Are You Using Your Title 1 Funds Appropriately?

Originated in 1964, Title I is a federal grant program designed to provide financial assistance for students living in high poverty areas. Local Education Agencies (LEAs) receive funds for specific populations in two ways: targeted assistance or schoolwide assistance.


Originated in 1964, Title I is a federal grant program designed to provide financial assistance for students living in high poverty areas. Local Education Agencies (LEAs) receive funds for specific populations in two ways: targeted assistance or schoolwide assistance. If the student’s school socioeconomic status is less than 75 percent, the LEA is eligible to receive funds for this specific population.

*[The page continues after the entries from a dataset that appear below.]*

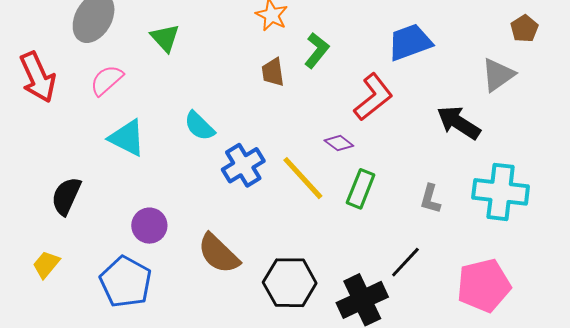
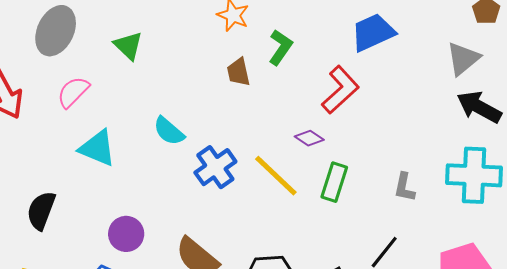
black arrow: (459, 123) -> (479, 107), moved

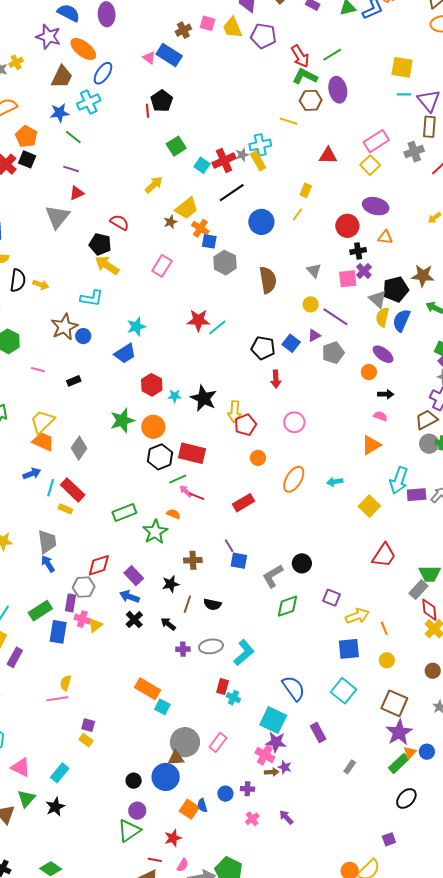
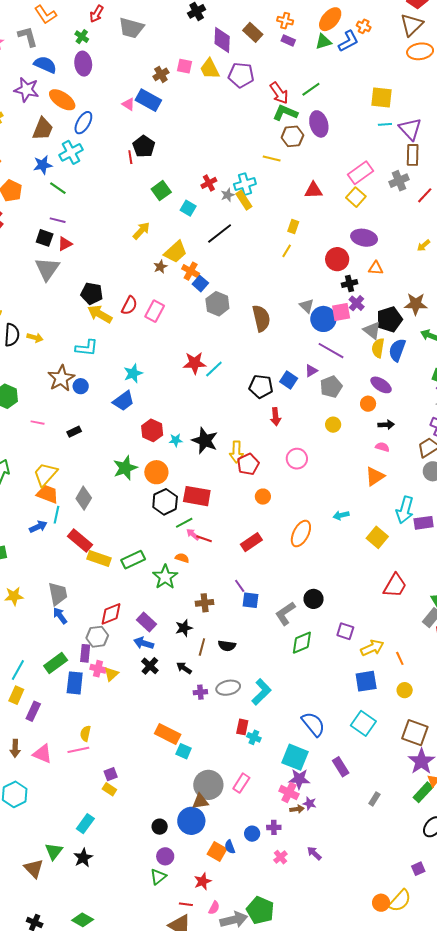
black square: (27, 159) -> (45, 238), moved
red cross: (224, 161) -> (209, 183), moved, size x0.7
red semicircle: (119, 222) -> (129, 305), moved, turned 90
blue circle: (261, 222) -> (323, 319), moved
blue square: (209, 241) -> (200, 284), turned 35
yellow circle: (311, 304) -> (333, 425), moved
orange ellipse: (294, 479) -> (301, 534), moved
cyan line: (51, 488) -> (57, 515), moved
yellow rectangle: (65, 509) -> (99, 558), moved, size x1.6
purple square: (88, 725) -> (111, 774), turned -32
pink triangle: (21, 767) -> (42, 754), moved
green triangle: (129, 831) -> (158, 877), size x0.7

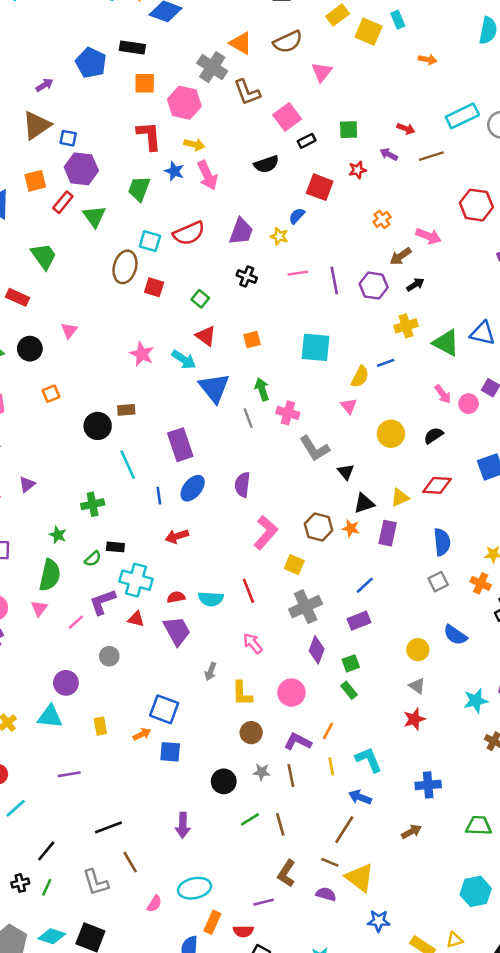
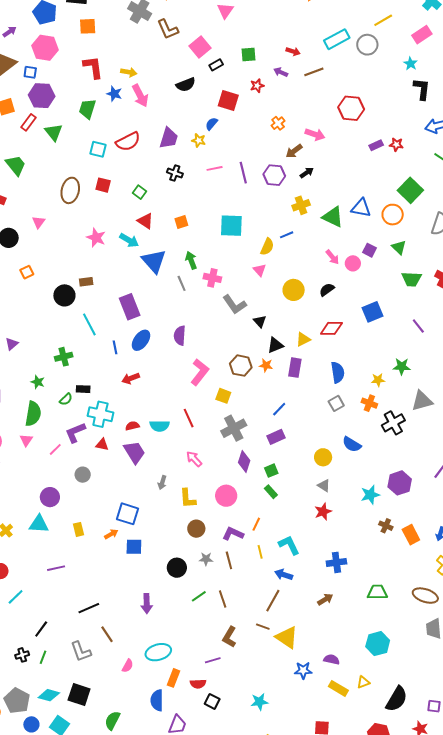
pink hexagon: (184, 103) -> (45, 48), moved
brown ellipse: (125, 267) -> (70, 190), moved
purple semicircle: (326, 894) -> (332, 659), moved

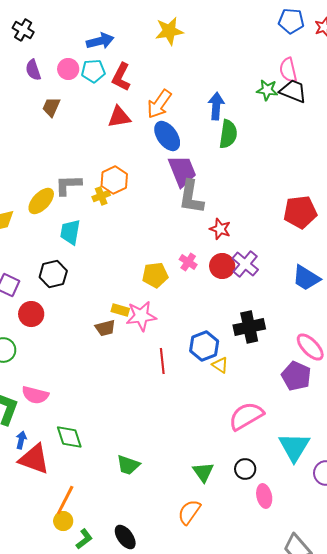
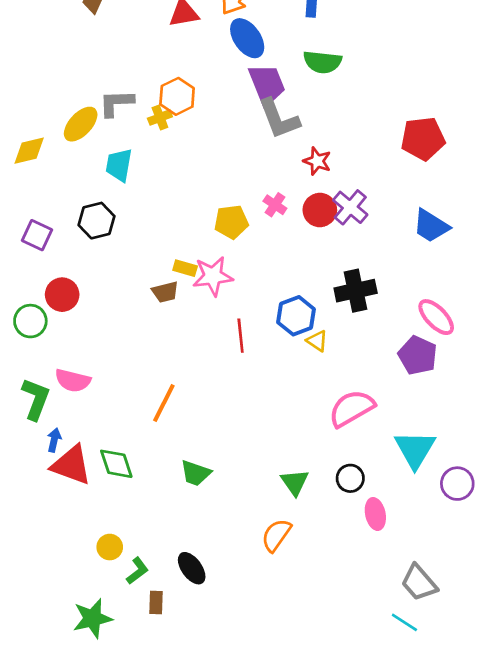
green semicircle: (228, 134) -> (322, 62), moved, turned 88
gray L-shape: (191, 197) -> (279, 119), turned -30
red circle: (31, 314) -> (62, 295), moved
green diamond: (69, 437) -> (116, 464), moved
orange line: (65, 500) -> (164, 403), moved

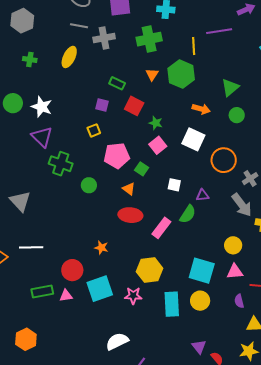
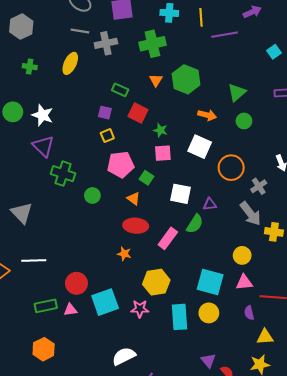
yellow line: (194, 46) -> (201, 17), moved
yellow square: (94, 130) -> (107, 136), moved
pink square: (158, 145) -> (163, 153), turned 36
white square: (174, 185) -> (181, 194), size x1.5
orange star: (101, 248) -> (124, 254), moved
orange hexagon: (26, 339) -> (44, 349), moved

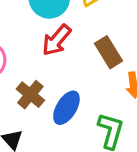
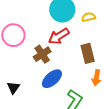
brown cross: (30, 95) -> (42, 54), moved

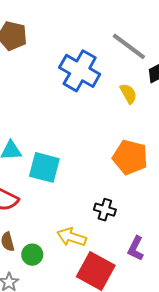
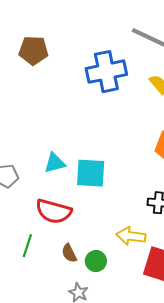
blue cross: (80, 71) -> (106, 72), turned -30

If the total social economic status student population for the LEY’S school building is more than, 75 percent schools are encouraged to apply for the funds as a schoolwide Title I program. The school wide status affords designated schools additional funds, and flexibility to meet the needs of their learners. Title I is one of the oldest federal programs supporting elementary and secondary education in the United States.  More than 90 percent of the school systems in the United States receive some sort of Title I funding.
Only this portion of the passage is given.